Я угрожающе замолчал. Смотритель облизнул губы остреньким языком, сглотнул и сказал:

— Хорошо.

Он встал, отряхнул штаны и, не глядя на меня, буркнул:

— Только сидите в кустах.

— Не волнуйся.

Он направился к дому, но я его окликнул:

— Пока я не забыл: сделай-ка мне кофейку с молоком и запузырь яишенку из двух… нет, пожалуй что из трех яиц. Да мигом!

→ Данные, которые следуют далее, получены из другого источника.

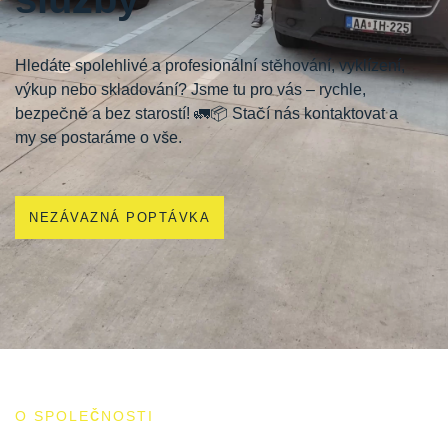
Hledáte spolehlivé a profesionální stěhování, vyklízení,
výkup nebo skladování? Jsme tu pro vás – rychle,
bezpečně a bez starostí! 🚛📦 Stačí nás kontaktovat a
my se postaráme o vše.
NEZÁVAZNÁ POPTÁVKA
O SPOLEČNOSTI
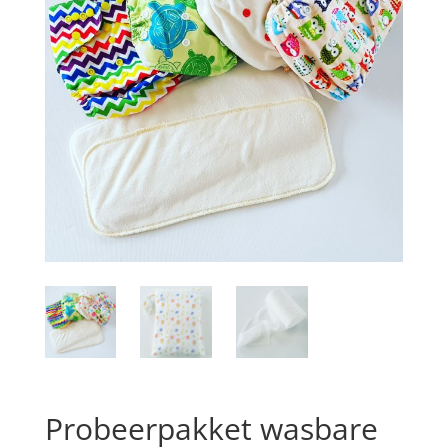
Probeerpakket wasbare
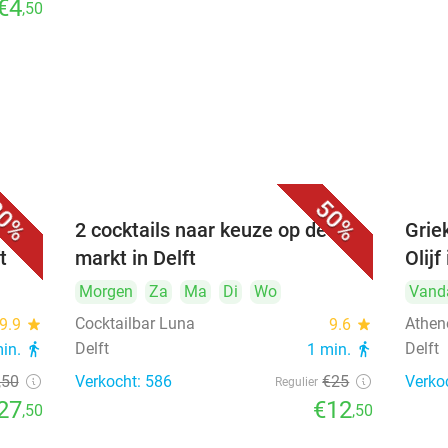
€4
,50
0%
50%
bij
2 cocktails naar keuze op de
Griek
t
markt in Delft
Olijf
Morgen
Za
Ma
Di
Wo
Vand
Cocktailbar Luna
Athene
9.9
star
9.6
star
Delft
Delft
min.
directions_walk
1 min.
directions_walk
,50
Verkocht: 586
€25
Verko
Regulier
27
€12
,50
,50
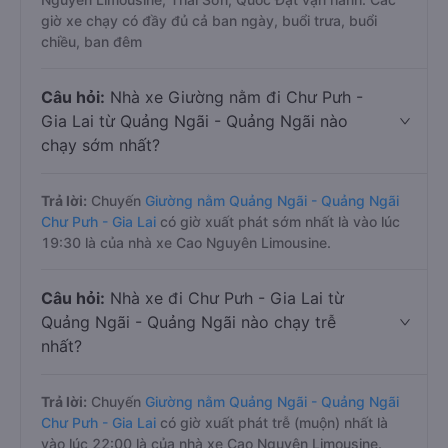
giờ xe chạy có đầy đủ cả ban ngày, buổi trưa, buổi
chiều, ban đêm
Câu hỏi:
Nhà xe Giường nằm đi Chư Pưh -
Gia Lai từ Quảng Ngãi - Quảng Ngãi nào
chạy sớm nhất?
Trả lời:
Chuyến
Giường nằm Quảng Ngãi - Quảng Ngãi
Chư Pưh - Gia Lai
có giờ xuất phát sớm nhất là vào lúc
19:30 là của nhà xe Cao Nguyên Limousine.
Câu hỏi:
Nhà xe đi Chư Pưh - Gia Lai từ
Quảng Ngãi - Quảng Ngãi nào chạy trễ
nhất?
Trả lời:
Chuyến
Giường nằm Quảng Ngãi - Quảng Ngãi
Chư Pưh - Gia Lai
có giờ xuất phát trễ (muộn) nhất là
vào lúc 22:00 là của nhà xe Cao Nguyên Limousine.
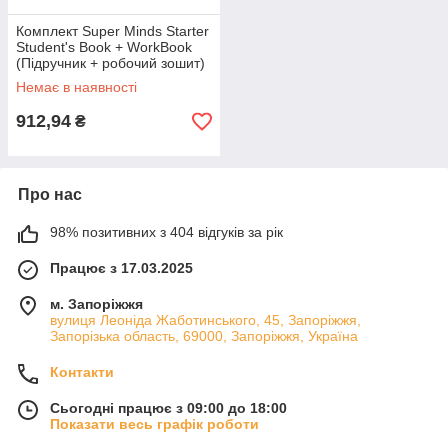
Комплект Super Minds Starter
Student's Book + WorkBook
(Підручник + робочий зошит)
Немає в наявності
912,94
₴
Про нас
98% позитивних з 404 відгуків за рік
Працює з 17.03.2025
м. Запоріжжя
вулиця Леоніда Жаботинського, 45, Запоріжжя,
Запорізька область, 69000, Запоріжжя, Україна
Контакти
Сьогодні працює з 09:00 до 18:00
Показати весь графік роботи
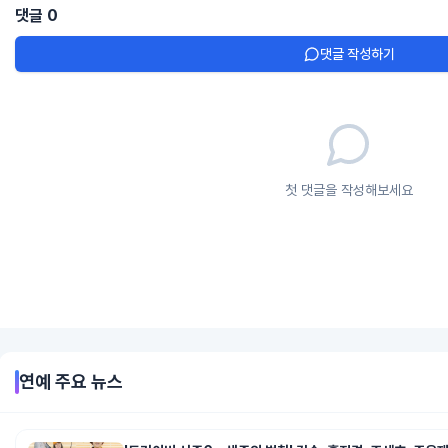
댓글
0
댓글 작성하기
첫 댓글을 작성해보세요
연예
주요 뉴스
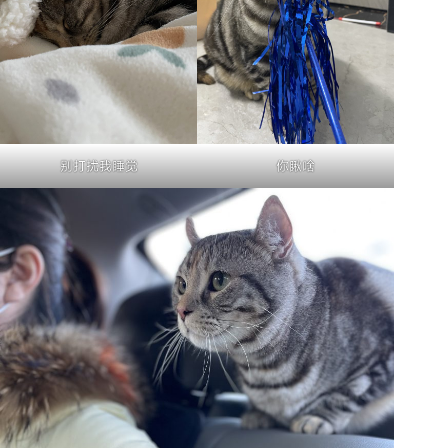
别打扰我睡觉
你瞅啥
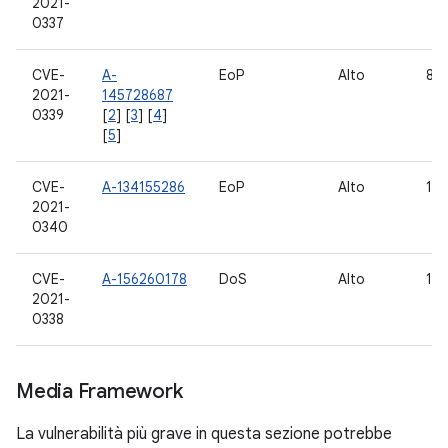
2021-
0337
CVE-
A-
EoP
Alto
8.1
2021-
145728687
0339
[
2
] [
3
] [
4
]
[
5
]
CVE-
A-134155286
EoP
Alto
10
2021-
0340
CVE-
A-156260178
DoS
Alto
10,
2021-
0338
Media Framework
La vulnerabilità più grave in questa sezione potrebbe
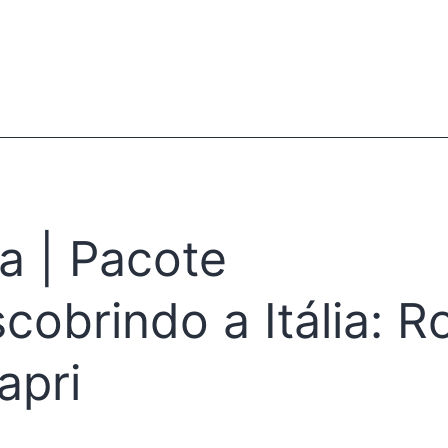
lia | Pacote
cobrindo a Itália: 
apri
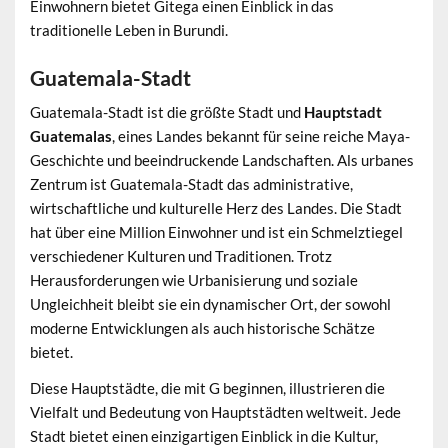
Einwohnern bietet Gitega einen Einblick in das
traditionelle Leben in Burundi.
Guatemala-Stadt
Guatemala-Stadt ist die größte Stadt und
Hauptstadt
Guatemalas
, eines Landes bekannt für seine reiche Maya-
Geschichte und beeindruckende Landschaften. Als urbanes
Zentrum ist Guatemala-Stadt das administrative,
wirtschaftliche und kulturelle Herz des Landes. Die Stadt
hat über eine Million Einwohner und ist ein Schmelztiegel
verschiedener Kulturen und Traditionen. Trotz
Herausforderungen wie Urbanisierung und soziale
Ungleichheit bleibt sie ein dynamischer Ort, der sowohl
moderne Entwicklungen als auch historische Schätze
bietet.
Diese Hauptstädte, die mit G beginnen, illustrieren die
Vielfalt und Bedeutung von Hauptstädten weltweit. Jede
Stadt bietet einen einzigartigen Einblick in die Kultur,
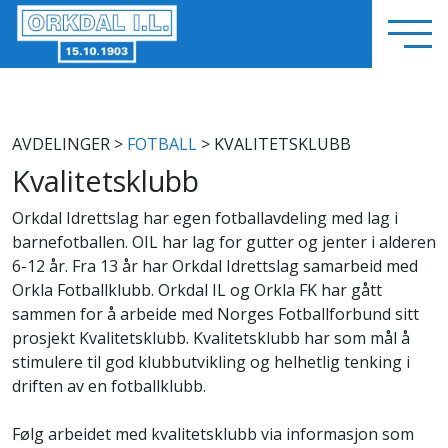
AVDELINGER
>
FOTBALL
> KVALITETSKLUBB
Kvalitetsklubb
Orkdal Idrettslag har egen fotballavdeling med lag i
barnefotballen. OIL har lag for gutter og jenter i alderen
6-12 år. Fra 13 år har Orkdal Idrettslag samarbeid med
Orkla Fotballklubb. Orkdal IL og Orkla FK har gått
sammen for å arbeide med Norges Fotballforbund sitt
prosjekt Kvalitetsklubb. Kvalitetsklubb har som mål å
stimulere til god klubbutvikling og helhetlig tenking i
driften av en fotballklubb.
Følg arbeidet med kvalitetsklubb via informasjon som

Смотритель метнул на меня желчный взгляд и вошел в дом. Я вовсе не был голоден, просто хотел проверить, крепко ли держу его на крючке. Минут через десять он помахал мне из окошка и скрылся. На подоконнике стояла яичница и стакан кофе. Я поел и снова залег в кусты.

— А вы хотите есть?

Вандерпут лишь застонал в ответ. Он лежал плашмя и держался за ручку своего чемодана. Мне вдруг захотелось узнать, что за сокровища он туда напихал. Я схватил и открыл чемоданчик. Сверху лежало белье, а под ним все та же свалка: брелоки, цепочки, веревочки, лоскутки и целая коллекция разномастных пуговиц. Тут же фотографии: Вандерпут-младенец, Вандерпут-артиллерист, Вандерпут на качелях, бравый молодой усач — и букетик искусственных фиалок с дырявыми лепестками. Из кучи хлама выпорхнула парочка белых мотыльков — и моль он ухитрился прихватить. Так вот что этот заблудившийся патруль взял с собой в последнее путешествие. Ну, понятно, друзей. Я посмотрел на Вандерпута. Нас окутывал приторный дух. Настороженный немигающий глаз старика стерег меня, как огромный паук в паутине морщин. Землистое лицо его было помято, покрыто испариной. Маленький, весь в черных точках нос жалобно посвистывал, а слюнявые губы вздулись и искривились из-за флюса. «Жалость — единственная общая мера, лишь она может вобрать нас всех, лишь в ней мы все равны. Только жалость придает единый смысл нашему родовому названию, только она позволяет искать и находить человека повсюду, куда бы его ни занесло. Самое страшное — это когда мы странным образом не можем разглядеть в человеке человека, и только жалость говорит нам, что мы окружены людьми. Жалость выше всех смут, для нее нет ни истины, ни заблуждений, она и есть сама человечность». Я столько раз читал и перечитывал эти отцовские слова, не понимая их смысла, и вот теперь они пришли мне на помощь, и все в них было ясно и прозрачно. «Предать можно только то, что ты получил: предатель — только тот, кто был любим, не бывает предательства без доверия». Я склонился над Вандерпутом. Если в душу мне и закрадывалось сомнение — от страшной усталости, назойливого жужжания ос, солнца и душно-сладкого воздуха, — то страдания, написанного на этом лице, было достаточно, чтобы его развеять.